**Goal of the exercise:**
The lines you return must be all those in the data that hold the string "دارند".

··· Given entries

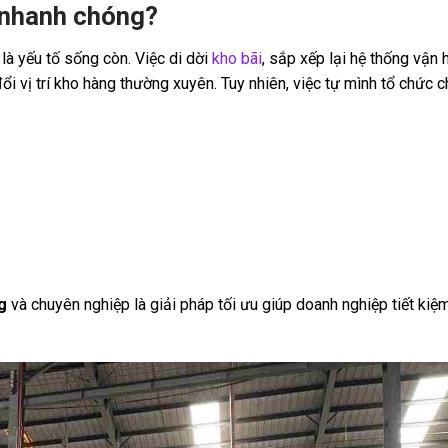
 nhanh chóng?
 là yếu tố sống còn. Việc di dời
kho bãi
, sắp xếp lại hệ thống vận
i vị trí kho hàng thường xuyên. Tuy nhiên, việc tự mình tổ chức 
g
và chuyên nghiệp là giải pháp tối ưu giúp doanh nghiệp tiết kiệm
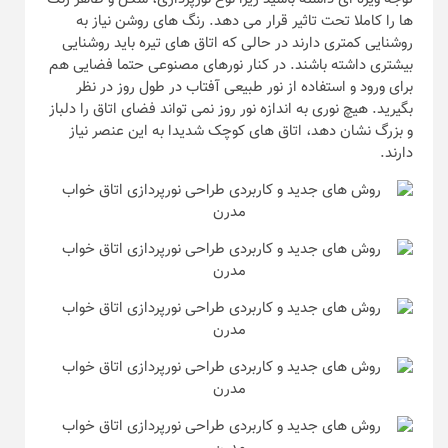
ها را کاملا تحت تاثیر قرار می دهد. رنگ های روشن نیاز به
روشنایی کمتری دارند در حالی که اتاق های تیره باید روشنایی
بیشتری داشته باشند. در کنار نورهای مصنوعی حتما فضایی هم
برای ورود و استفاده از نور طبیعی آفتاب در طول روز در نظر
بگیرید. هیچ نوری به اندازه نور روز نمی تواند فضای اتاق را دلباز
و بزرگ نشان دهد، اتاق های کوچک شدیدا به این عنصر نیاز
دارند.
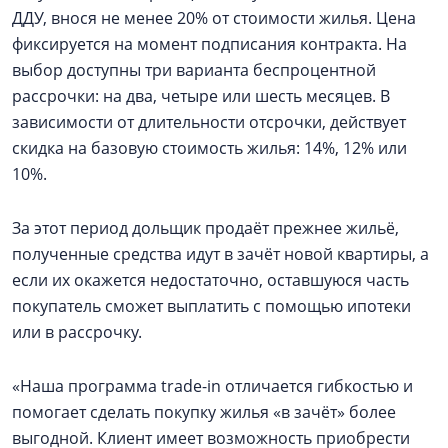
ДДУ, внося не менее 20% от стоимости жилья. Цена
фиксируется на момент подписания контракта. На
выбор доступны три варианта беспроцентной
рассрочки: на два, четыре или шесть месяцев. В
зависимости от длительности отсрочки, действует
скидка на базовую стоимость жилья: 14%, 12% или
10%.
За этот период дольщик продаёт прежнее жильё,
полученные средства идут в зачёт новой квартиры, а
если их окажется недостаточно, оставшуюся часть
покупатель сможет выплатить с помощью ипотеки
или в рассрочку.
«Наша программа trade-in отличается гибкостью и
помогает сделать покупку жилья «в зачёт» более
выгодной. Клиент имеет возможность приобрести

······

**Task response:**
روشنایی کمتری دارند در حالی که اتاق های تیره باید روشنایی
دارند.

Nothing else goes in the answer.